Wash, dry, slice, slice, slice. Slice, slice, wash, dry, slice, slice, slice. That was the rhythm of my morning.
I was fortunate enough to get a great many field peppers this week. As you can see from my photo, they were really beautiful—many coloured and interestingly shaped. I wanted to make a painting of them and took a lot of pictures so that I’ll be able to do that later. Today, though, I concentrated on getting them into my freezer.
Sweet bell peppers are a favourite of mine. I love to cook with them, but they can be expensive. The mild, often damp, climate here means that local peppers are almost invariably greenhouse grown. Our greenhouse peppers come in three colours, like traffic lights: red, yellow, and green. They rarely cost less than $1.97/lb. In winter and early spring, they can cost as much as $5.00/lb. On our food budget, this makes them a luxury.
When we lived in the Okanagan, mid-September was the time of year to buy peppers. Farmers, anxious to get them out of the field and sold before the arrival of the first frosts, would offer them very inexpensively but you had to be right there at the farm to get them. We would buy huge bags of them, in every colour available. I would arrange them in bowls like floral arrangements before putting them by for the winter months.
Since moving back to the island, I’ve rarely seen Okanagan peppers in our markets or grocery stores. I was delighted to find them this week.

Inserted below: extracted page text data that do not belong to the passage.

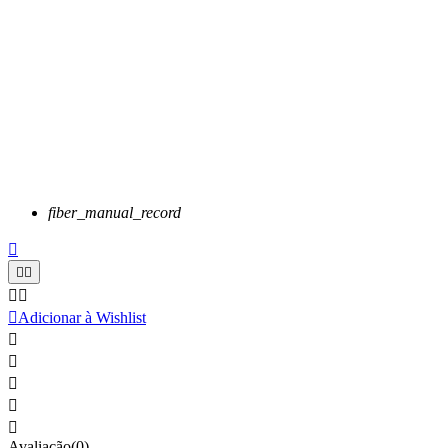
fiber_manual_record






Adicionar à Wishlist





Avaliação(0)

Culinarily speaking, bell peppers are a gift to cooks for the sweet, high note they add to dishes. Nutritionally speaking, they are a treasure trove of vitamins and minerals. Bell peppers are an excellent source of vitamin C at 175 milligrams per cup (that's more than twice the amount of vitamin C found in a typical orange) and a good source of another antioxidant vitamin—Vitamin E. They’re also an outstanding source of antioxidant and anti-inflammatory phytonutrients.[1]

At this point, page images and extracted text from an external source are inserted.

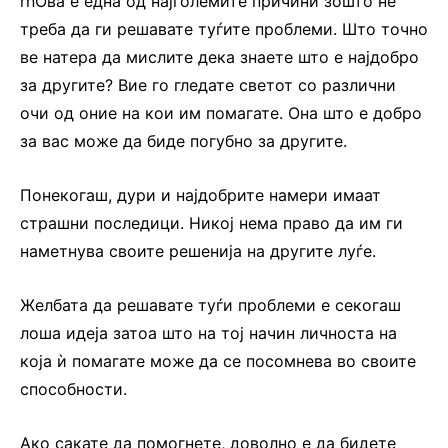
rnОва е една од најголемите причини зошто не
треба да ги решавате туѓите проблеми. Што точно
ве натера да мислите дека знаете што е најдобро
за другите? Вие го гледате светот со различни
очи од оние на кои им помагате. Она што е добро
за вас може да биде погубно за другите.
Понекогаш, дури и најдобрите намери имаат
страшни последици. Никој нема право да им ги
наметнува своите решенија на другите луѓе.
Желбата да решавате туѓи проблеми е секогаш
лоша идеја затоа што на тој начин личноста на
која ѝ помагате може да се посомнева во своите
способности.
Ако сакате да помогнете, доволно е да бидете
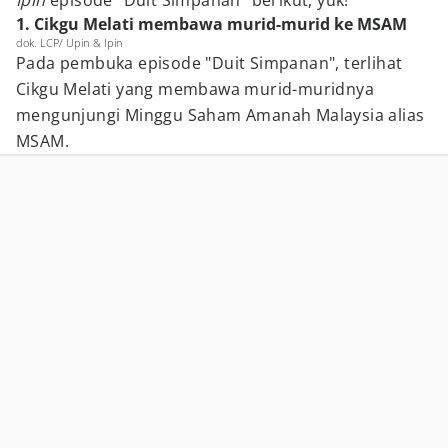
Ipin
episode "Duit Simpanan" berikut, yuk!
1. Cikgu Melati membawa murid-murid ke MSAM
dok. LCP/ Upin & Ipin
Pada pembuka episode "Duit Simpanan", terlihat
Cikgu Melati yang membawa murid-muridnya
mengunjungi Minggu Saham Amanah Malaysia alias
MSAM.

Because I love their flavour and value their nutrition, whenever I’m fortunate enough to get a quantity of affordable bell peppers I preserve as many as I can. There are lots of ways to put peppers by. They are commonly dried but I don’t have a dehydrator and air drying them in our humid climate can be a hit or miss operation. Peppers can be pickled too—and I enjoy them that way—but there’s a limit to how many pickles the two of us will consume in a year’s time.
This year, I used some of my peppers to make a batch of Jean Anderson’s sweet red pepper paste. (http://www.food52.com/blog/2535_jean_andersons_sweet_red_pepper_paste_massa_de_pimentao) I froze the paste in four ounce containers; a perfect amount of dipping sauce, or spread, or topping for the two of us. The rest of the peppers I froze in strips, on parchment covered cookie sheets, and then transferred to freezer bags.

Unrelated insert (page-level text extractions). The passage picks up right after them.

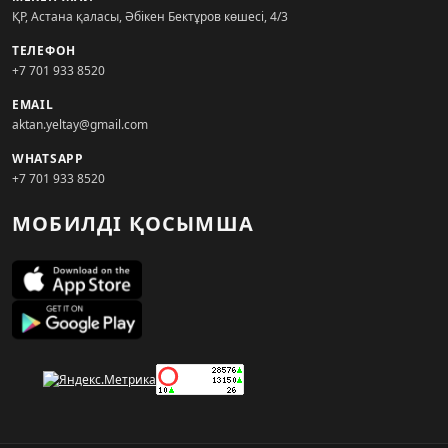
ҚР, Астана қаласы, Әбікен Бектұров көшесі, 4/3
ТЕЛЕФОН
+7 701 933 8520
EMAIL
aktan.yeltay@gmail.com
WHATSAPP
+7 701 933 8520
МОБИЛДІ ҚОСЫМША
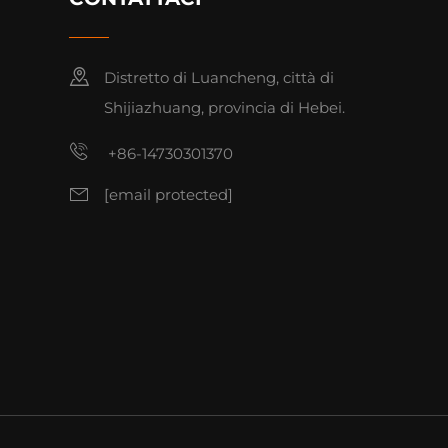
Distretto di Luancheng, città di
Shijiazhuang, provincia di Hebei.
+86-14730301370
[email protected]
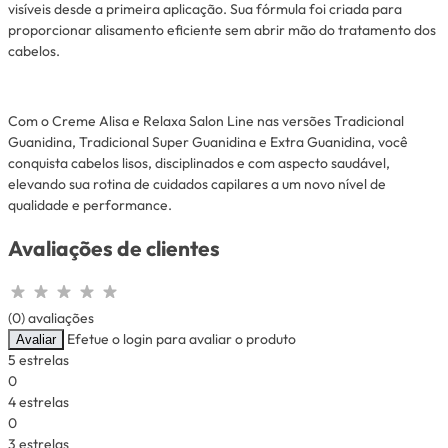
visíveis desde a primeira aplicação. Sua fórmula foi criada para
proporcionar alisamento eficiente sem abrir mão do tratamento dos
cabelos.
Com o Creme Alisa e Relaxa Salon Line nas versões Tradicional
Guanidina, Tradicional Super Guanidina e Extra Guanidina, você
conquista cabelos lisos, disciplinados e com aspecto saudável,
elevando sua rotina de cuidados capilares a um novo nível de
qualidade e performance.
Avaliações de clientes
(0) avaliações
Efetue o login para avaliar o produto
Avaliar
5 estrelas
0
4 estrelas
0
3 estrelas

The trick to using frozen peppers is to add them to the pot directly from the freezer: thawing them before use results in an unpleasant, watery texture. If I need diced peppers for a recipe, I can dice the frozen strips. A very few minutes at room temperature softens them sufficiently to do this, and a sharp knife makes quick work of chopping them before they have a chance to thaw completely.
Just as a frozen green bean will never be as fine in texture or flavour as a fresh green bean, a frozen bell pepper will never yield that sweet crunch that a pepper fresh from the field provides. But when the winter weather has set in and summer is but a memory, adding some frozen peppers to a dish can bring the flavour of sunshine to our dinner plates.
My bags of frozen peppers are now resting at the top of my freezer; rainbow coloured promises of good things to come. I’m so glad I took the time to put them by!